The Poisson distribution tells us that $P(\chi = x) = \frac{e^{-\lambda} \lambda^{x}}{x!}$

That is, the probability that the observed numebr of events $\chi$ is exactly $x$ across a given interval is given by the above formula, involving a parameter $\lambda$.

For time intervals, $\lambda = T \cdot r$ where $T$ is the length of the interval and $r$ is the rate of events/time. The units do not matter, only that they are consistent.

In [1]:
import numpy as np

#rate r
def get_rate(events, interval):
    return(events / interval)

#Lambda
def get_parameter(rate, interval):
    return(rate * interval)

#Factorial, x!
def factorial(x):
    if x == 0:
        return(1)
    else:
        return(x * factorial(x - 1))

#Probability X = x
def get_probability(value, parameter):
    return(((np.e ** - parameter) * (parameter ** value)) / factorial(value))

#Gives a dictionary for P(X = x) for every index in indexes
def get_probabilities_over_range(parameter, indexes):
    return({value : get_probability(value, parameter) for value in indexes})

#Some quick unit tests
if __name__ == "__main__":
    assert(get_rate(3, 0.5) == 6)
    assert(get_parameter(3, 4) == 12)
    assert(factorial(5) == 120)
    assert(get_probability(0, 0) == 1)
    assert(get_probabilities_over_range(0, range(15))[5] == 0)
    print("All tests passed!")

All tests passed!


Example applications:

Suppose we are 64 minutes into a 90 minute game of football and the home team is 2-1 up.

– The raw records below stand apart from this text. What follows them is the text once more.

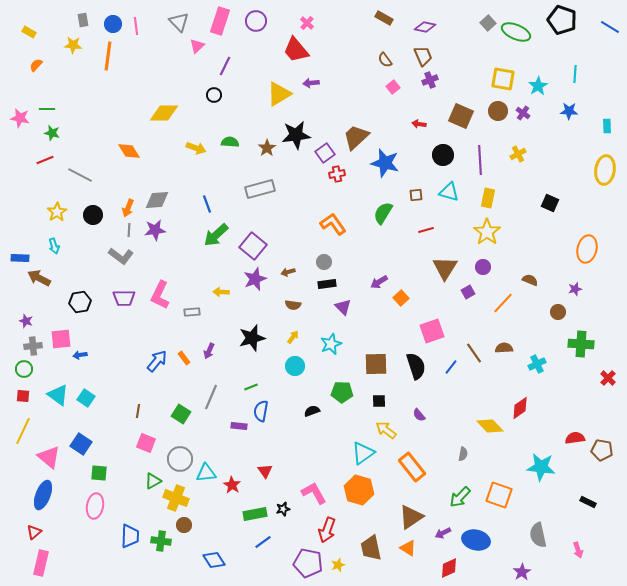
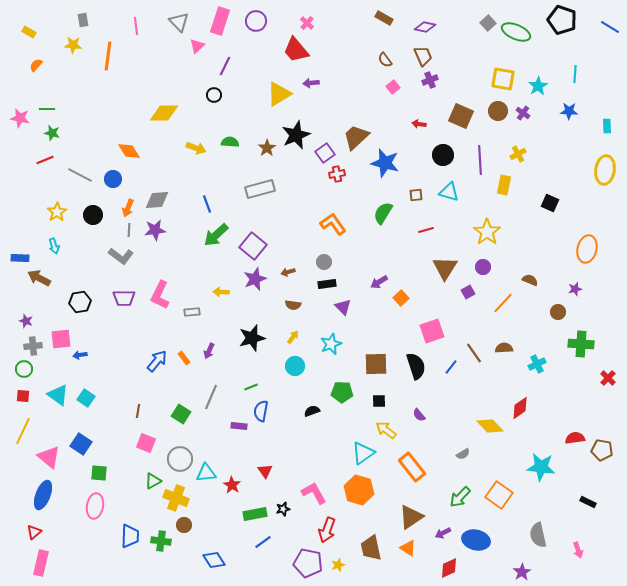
blue circle at (113, 24): moved 155 px down
black star at (296, 135): rotated 16 degrees counterclockwise
yellow rectangle at (488, 198): moved 16 px right, 13 px up
gray semicircle at (463, 454): rotated 48 degrees clockwise
orange square at (499, 495): rotated 16 degrees clockwise
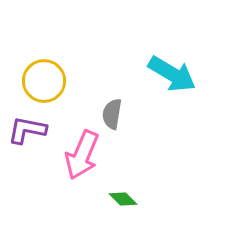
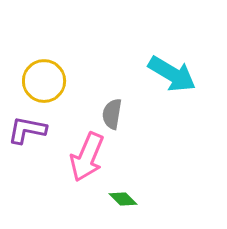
pink arrow: moved 5 px right, 2 px down
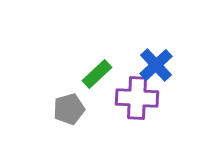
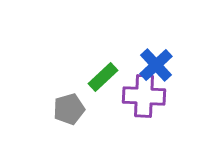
green rectangle: moved 6 px right, 3 px down
purple cross: moved 7 px right, 2 px up
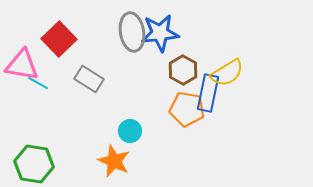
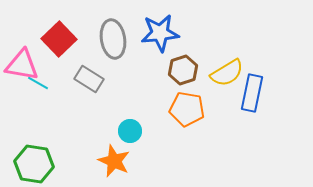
gray ellipse: moved 19 px left, 7 px down
brown hexagon: rotated 12 degrees clockwise
blue rectangle: moved 44 px right
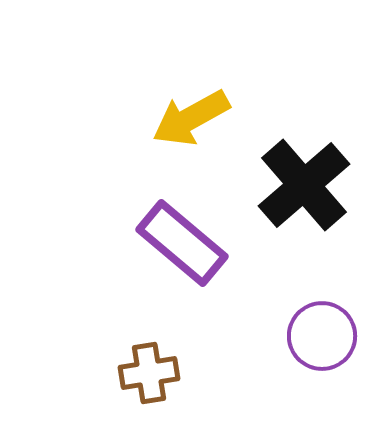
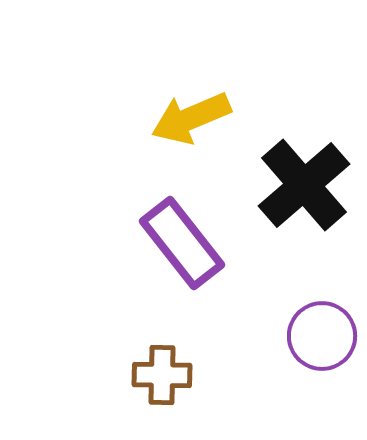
yellow arrow: rotated 6 degrees clockwise
purple rectangle: rotated 12 degrees clockwise
brown cross: moved 13 px right, 2 px down; rotated 10 degrees clockwise
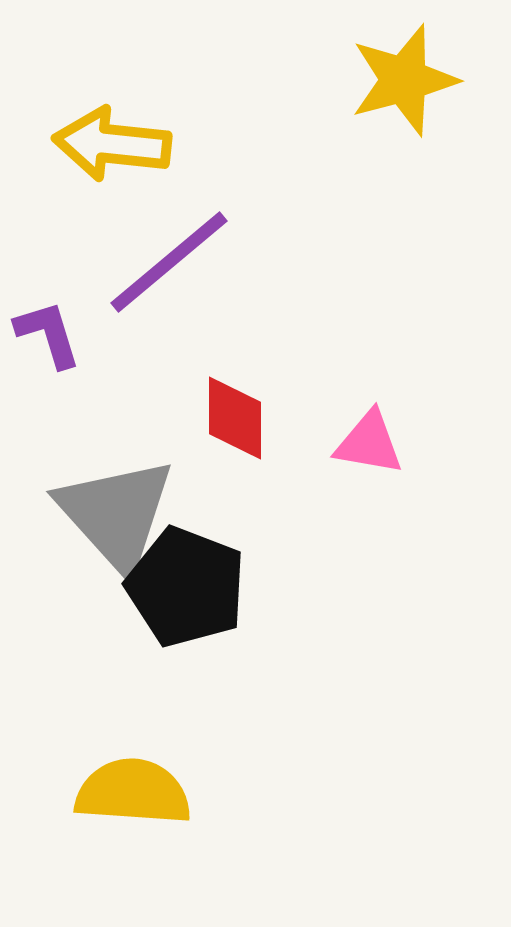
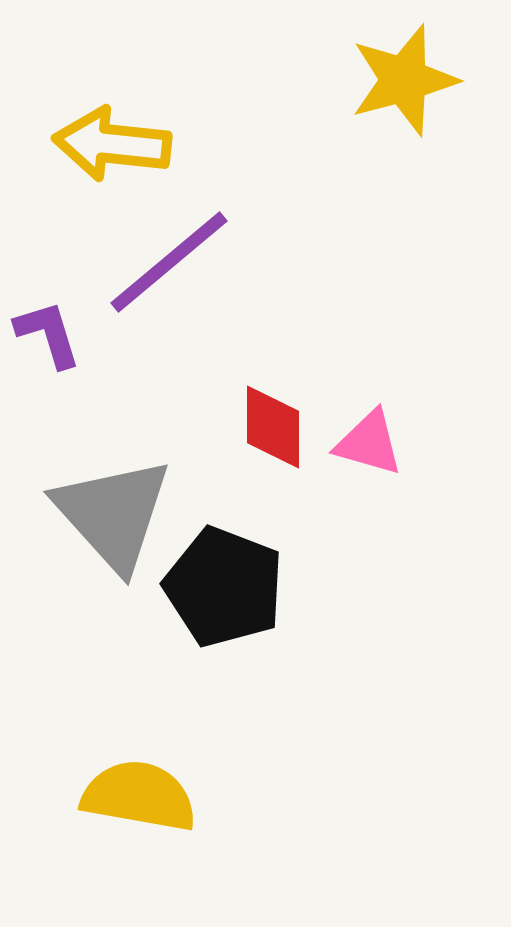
red diamond: moved 38 px right, 9 px down
pink triangle: rotated 6 degrees clockwise
gray triangle: moved 3 px left
black pentagon: moved 38 px right
yellow semicircle: moved 6 px right, 4 px down; rotated 6 degrees clockwise
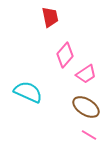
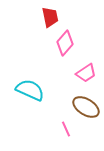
pink diamond: moved 12 px up
pink trapezoid: moved 1 px up
cyan semicircle: moved 2 px right, 2 px up
pink line: moved 23 px left, 6 px up; rotated 35 degrees clockwise
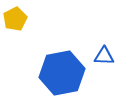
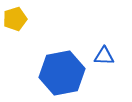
yellow pentagon: rotated 10 degrees clockwise
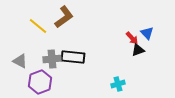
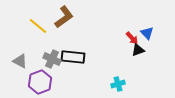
gray cross: rotated 30 degrees clockwise
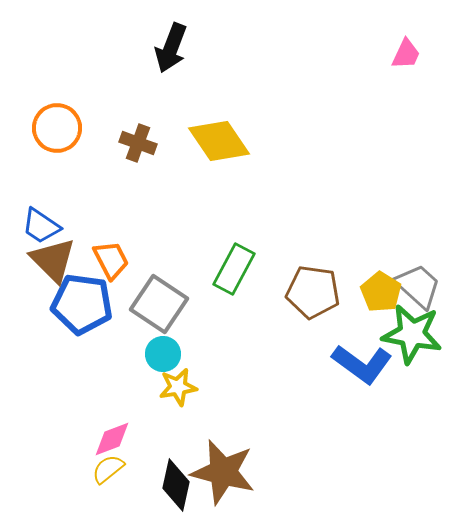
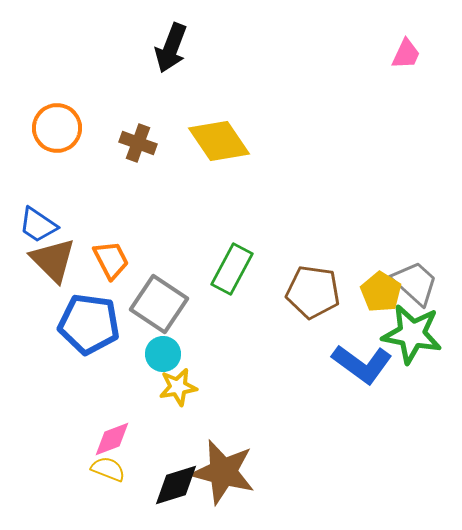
blue trapezoid: moved 3 px left, 1 px up
green rectangle: moved 2 px left
gray trapezoid: moved 3 px left, 3 px up
blue pentagon: moved 7 px right, 20 px down
yellow semicircle: rotated 60 degrees clockwise
black diamond: rotated 60 degrees clockwise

What is our best guess for the final score?

In [6]:
def predict_score(team_1_score = 0, team_2_score = 0, time = 45):
    interval = time / 90
    parameter_1 = get_parameter(team_1_score / interval, interval)
    parameter_2 = get_parameter(team_2_score / interval, interval)
    expected_1 = parameter_1 * (1 - interval) #How many goals in the time remaining?
    expected_2 = parameter_2 * (1 - interval) #How many goals in the time remaining?
    return(int(expected_1 + team_1_score), int(expected_2 + team_2_score))

predict_score(3, 1, 40)

(4, 1)